Marchantia refers to a genus classification of plants in the Marchantiaceae family. They are a group of liverworts that display distinction in a lower storage layer and an upper layer for photosynthesis that has an epidermis with pores.

Liverworts

Liverworts are plants without leaves that are mostly found in tropical climates. They are classified as either leafy or branching, leafy referring to those found on trunks of trees in wet woods, and branching referring to thalloid liverworts, which help in the disintegration of rocks, decaying of logs, and provision of food for animals. Their thalloid liverworts do not have any resemblance to mosses. They don’t have leaves or stem structures but just the main body instead.

Liverworts are often found growing with mosses, and they do not develop seeds and flowers. The leafy liverworts have stems with leaves grouped into two or more rows and can be easily mistaken for mosses. The thalloid liverworts, on the contrary, have a thallus structure that is fleshy and thick. 

An example of a liverwort without leaves is the Riccia fluitans, which is one of the three evolutional, non-vascular plants. They do not have cells for water conduction, and they reproduce through haploid photosynthesis through an alternation of generations.
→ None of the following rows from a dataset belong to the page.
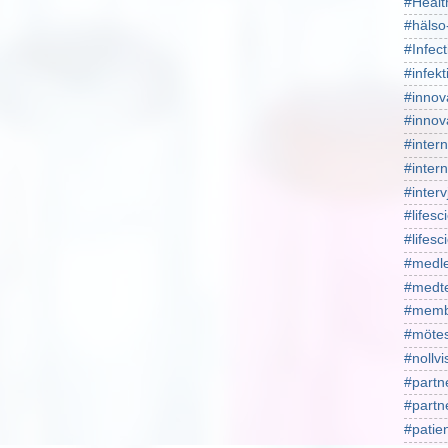
#Healt
#hälso
#Infect
#infekt
#innov
#innov
#intern
#intern
#interv
#lifesc
#lifes
#medl
#medt
#memb
#mötes
#nollv
#partn
#part
#patie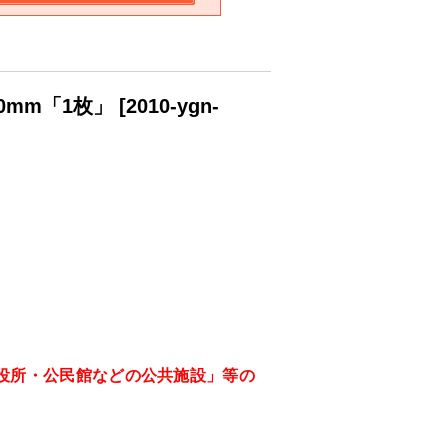
0mm「1枚」
[
2010-ygn-
役所・公民館などの公共施設」等の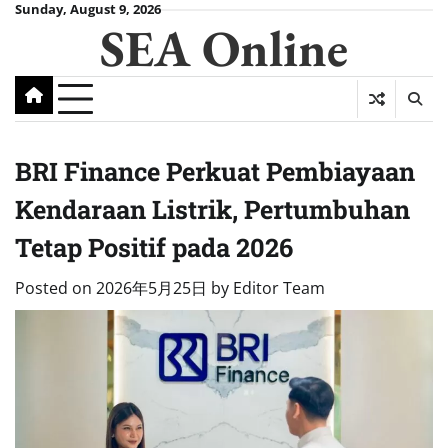
Skip
Sunday, August 9, 2026
SEA Online
to
content
BRI Finance Perkuat Pembiayaan
Kendaraan Listrik, Pertumbuhan
Tetap Positif pada 2026
Posted on
2026年5月25日
by
Editor Team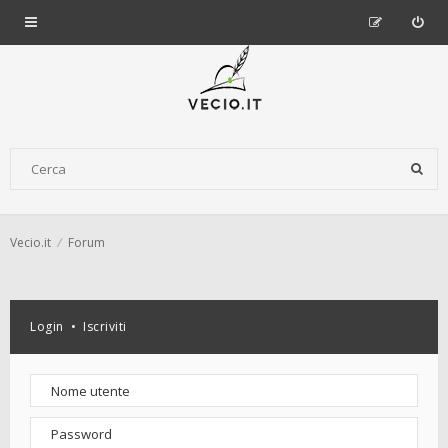
Vecio.it
Forum
Login
•
Iscriviti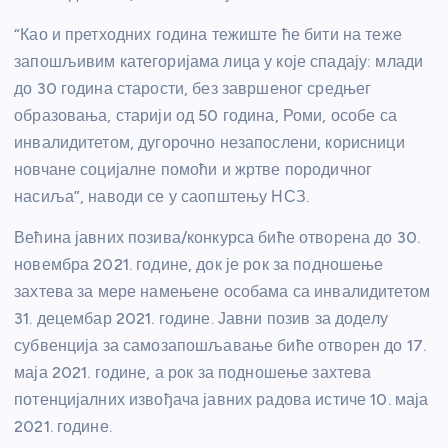
“Као и претходних година тежиште ће бити на теже
запошљивим категоријама лица у које спадају: млади
до 30 година старости, без завршеног средњег
образовања, старији од 50 година, Роми, особе са
инвалидитетом, дугорочно незапослени, корисници
новчане социјалне помоћи и жртве породичног
насиља”, наводи се у саопштењу НСЗ.
Већина јавних позива/конкурса биће отворена до 30.
новембра 2021. године, док је рок за подношење
захтева за мере намењене особама са инвалидитетом
31. децембар 2021. године. Јавни позив за доделу
субвенција за самозапошљавање биће отворен до 17.
маја 2021. године, а рок за подношење захтева
потенцијалних извођача јавних радова истиче 10. маја
2021. године.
These plants are very small and thalloid, and they don’t have the primary root, leaf, and stem differentiation of vascular plants.

Liverworts have a single cell layer, and they lack stomata, which permits photosynthetic processes in advanced plants. They also have rhizoids in place of the roots for anchorage and absorption of water. Liverworts were initially classified as Bryophytes with mosses and hornworts, but further research brought about other classifications.

Angiosperms

Some Angiosperms don’t have leaves, and the most popular is the cactus. A cactus is a flowering plant that does have leaves. This plant is usually found in arid and dry climates which not have a lot of water.

Cactus

Angiosperms such as cacti have succulent stems for storage of water for a long. Cacti lack leaf structures, but they have external appendages such as thorns for protection against predators. A cactus plant grows in xeric conditions, which means that it needs water storage, which is achieved through the thorns or the spine from modified leaves. 
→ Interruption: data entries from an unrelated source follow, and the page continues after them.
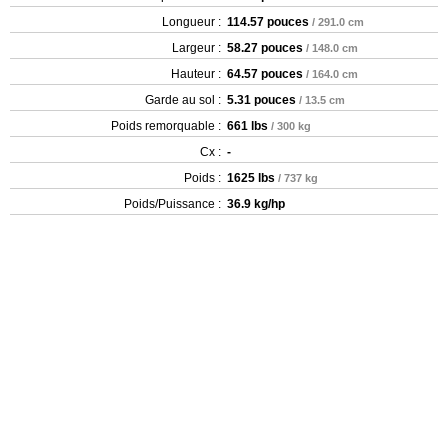
Longueur :
114.57 pouces
/ 291.0 cm
Largeur :
58.27 pouces
/ 148.0 cm
Hauteur :
64.57 pouces
/ 164.0 cm
Garde au sol :
5.31 pouces
/ 13.5 cm
Poids remorquable :
661 lbs
/ 300 kg
Cx :
-
Poids :
1625 lbs
/ 737 kg
Poids/Puissance :
36.9 kg/hp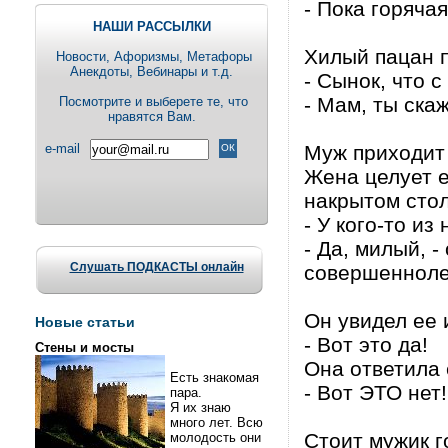
- Пока горячая
НАШИ РАССЫЛКИ
Хилый пацан п
Новости, Aфоризмы, Метафоры
Анекдоты, Вебинары и т.д.
- Сынок, что с
- Мам, ты ска
Посмотрите и выберете те, что
нравятся Вам.
e-mail
Муж приходит
Жена целует е
накрытом стол
- У кого-то и
- Да, милый, -
Слушать ПОДКАСТЫ онлайн
совершеннолет
Он увидел ее 
Новые статьи
- Вот это да!
Стены и мосты
Она ответила 
Есть знакомая
- Вот ЭТО нет!
пара.
Я их знаю
много лет. Всю
Стоит мужик г
молодость они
The thorns of cacti plants don’t have the morphological ability to carry out photosynthesis because they long lost their function as leaves but instead function as protection from herbivores and other predators. They act as distinct parts or remnants of what was once was leaves, which have evolved to form a different atomically part of the plant functionally.

Cacti plants have slender, conical parts that cover the young pad, and as the pod matures, the leaves fall off and are replaced by spines. A cactus’ main body is made of modified stem material rather than leaves, just like most desert plants, which bear leaves in rainy seasons and shed the leaves off when it dries up, which is most of the time. The spines of cactus plants can’t perform photosynthesis. Thus cacti depend on a succulent-specific process known as CAM photosynthesis for the function.

Other plants without leaves

Lichens

Lichens are non-vascular plants, but not all types are considered truly plants as they lack stems, roots, and leaves. Lichens have fungus and an alga component, which both live in a relationship with one another, forming a single plant. They can be found on soils, trunks, rocks, and tree branches, but rarely in water.

Algae

Algae are considered the simplest of green plants, and they are found in a lot of places with sufficient moisture, such as on twigs, rocks, soils, tree trunks, shrubs, and in fresh and salty waters.

Leaves are crucial for most plants’ survival, but they are not found on all plants growing on the surface of the Earth. As such, plants that lose leaves due to shedding can also survive, especially if the roots and stems are still thriving. Most plants have leaves, even if the leaves look like glass blades. However, such plants as mushrooms, lichens, and some fungi lack leaves. Some types of algae, such as seaweed, lack leaves, flowers, and roots as well, so they cling to shells, stones, and rocks underground.